Upon returning to the US, I was encouraged to participate in the adult research studies for asphotase alfa (Strensiq) and have now been receiving treatment for several years. It took some time for me to accept that this treatment could help me as I had long ago accepted what my own limitations would be and how I would be able to live my life. I was nervous to begin treatment, especially a treatment that I would be required to continue for the rest of my life, but my family encouraged me to try and I am so happy I did.

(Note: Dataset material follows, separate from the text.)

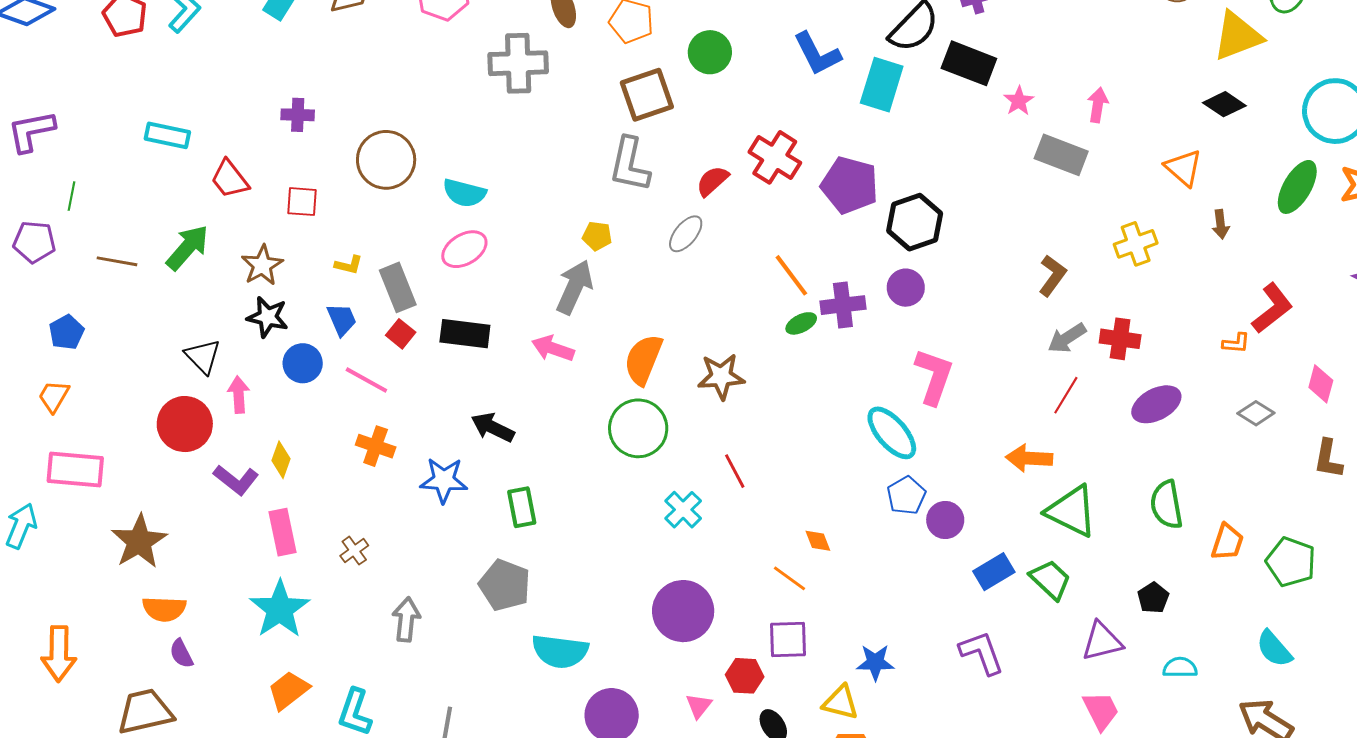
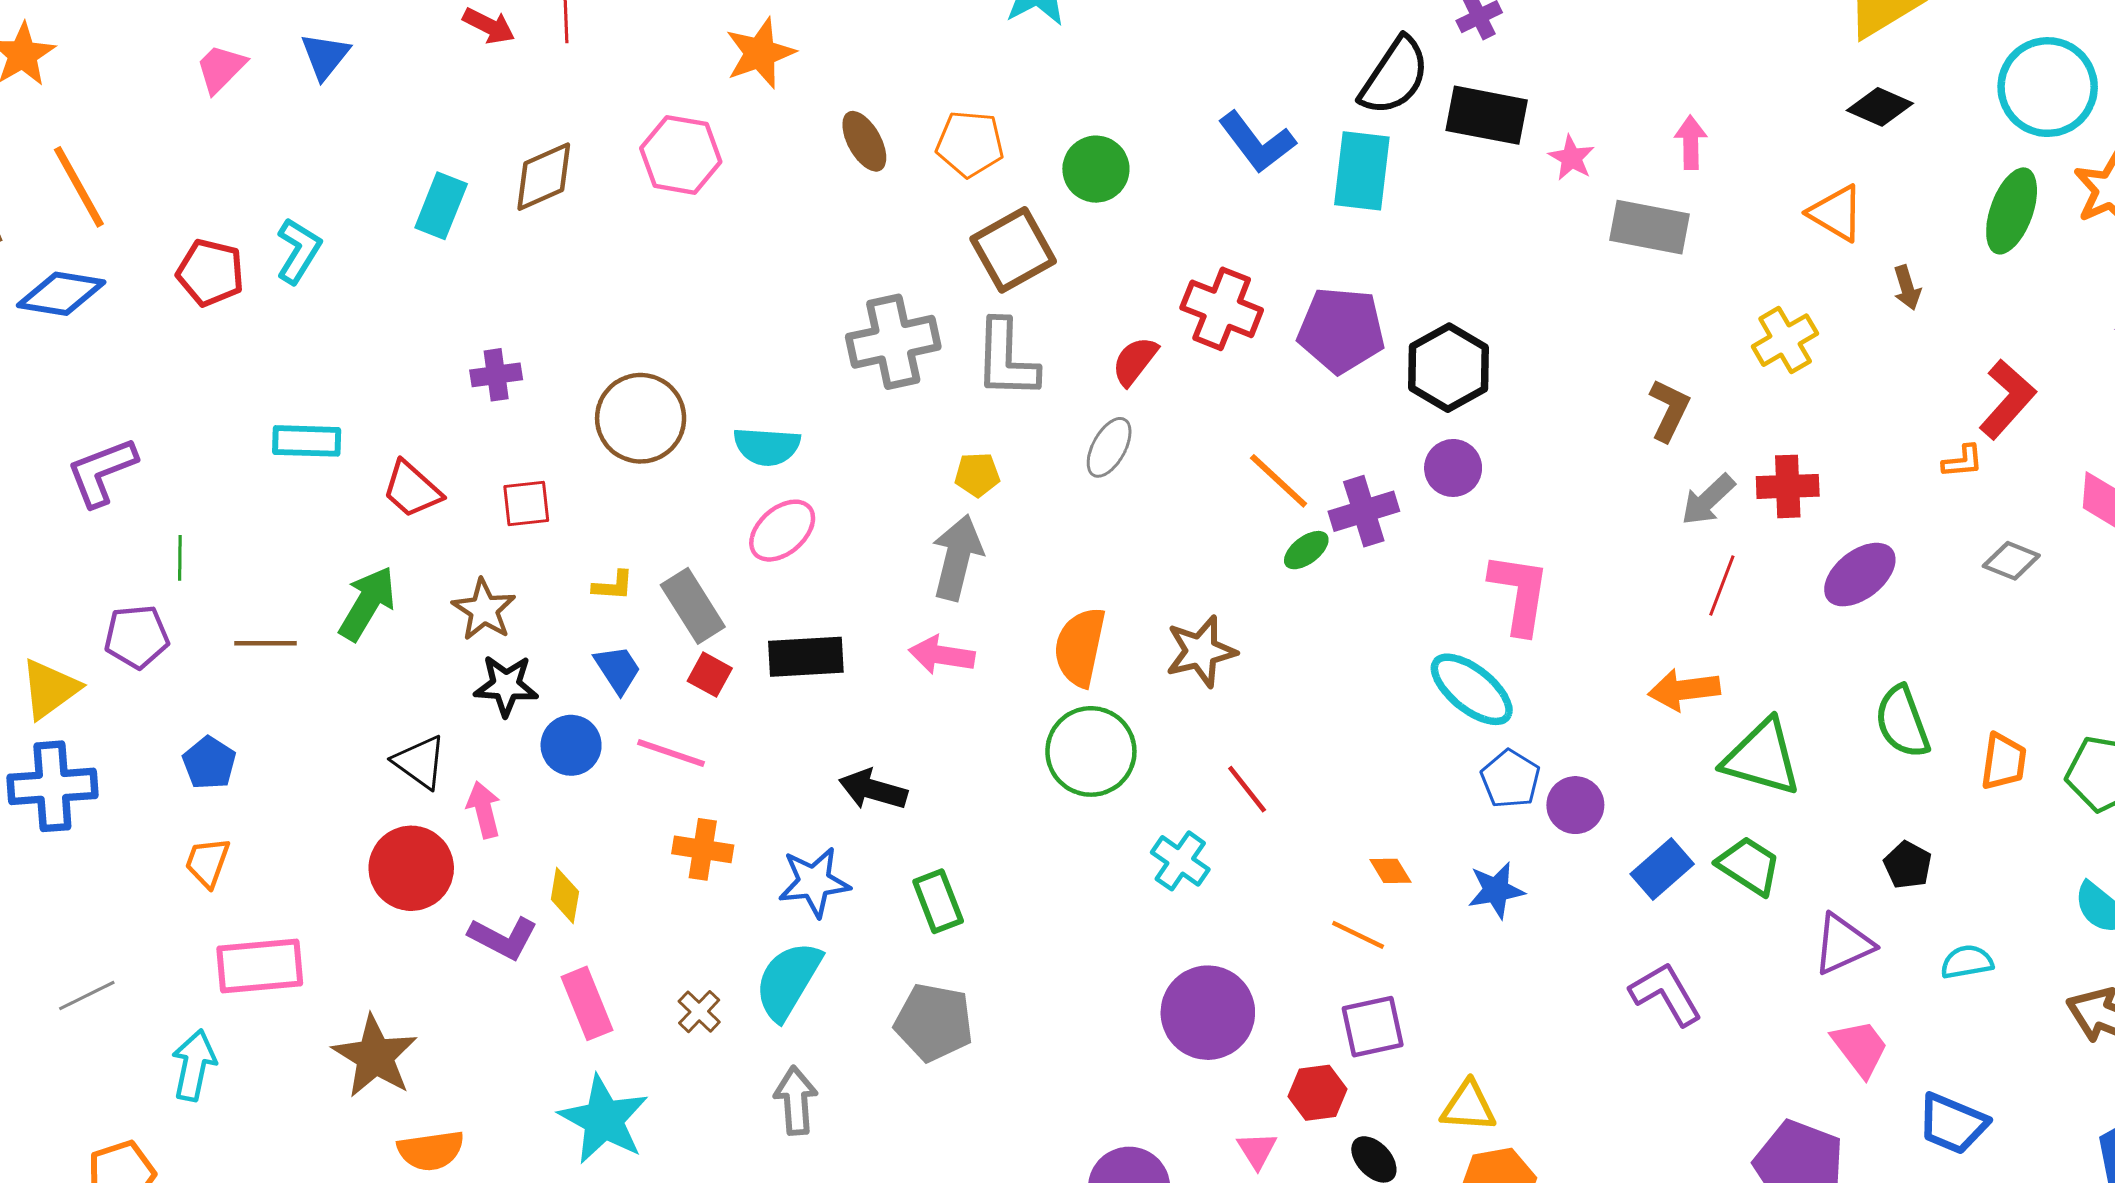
gray cross: (518, 63) -> (893, 342), moved
cyan semicircle: (560, 651) -> (788, 981), moved, turned 124
blue star: (875, 662) -> (1496, 890), moved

I was lucky to have been introduced to The MAGIC Foundation at a young age and always enjoyed making friends at our annual convention. While these were kids I only saw once a year in Chicago, we shared our struggles and accepted each other in ways our school friends weren’t always able to. Before the internet we exchanged addresses and wrote letters all year, unable to wait for that weekend in July when we’d be able to go on the Friday Field Trip and swim together in the hotel pool. During university, we were able to use email to share tales of overzealous school nurses and RA’s that needed explanations as to why we needed syringe disposal units in the dorm. As an adult, I love coming to our convention and seeing children and adolescents build similar relationships. I am very happy to be able to work with The MAGIC Foundation to continue to support families and individuals affected by HPP and other endocrine disorders just as they have supported me.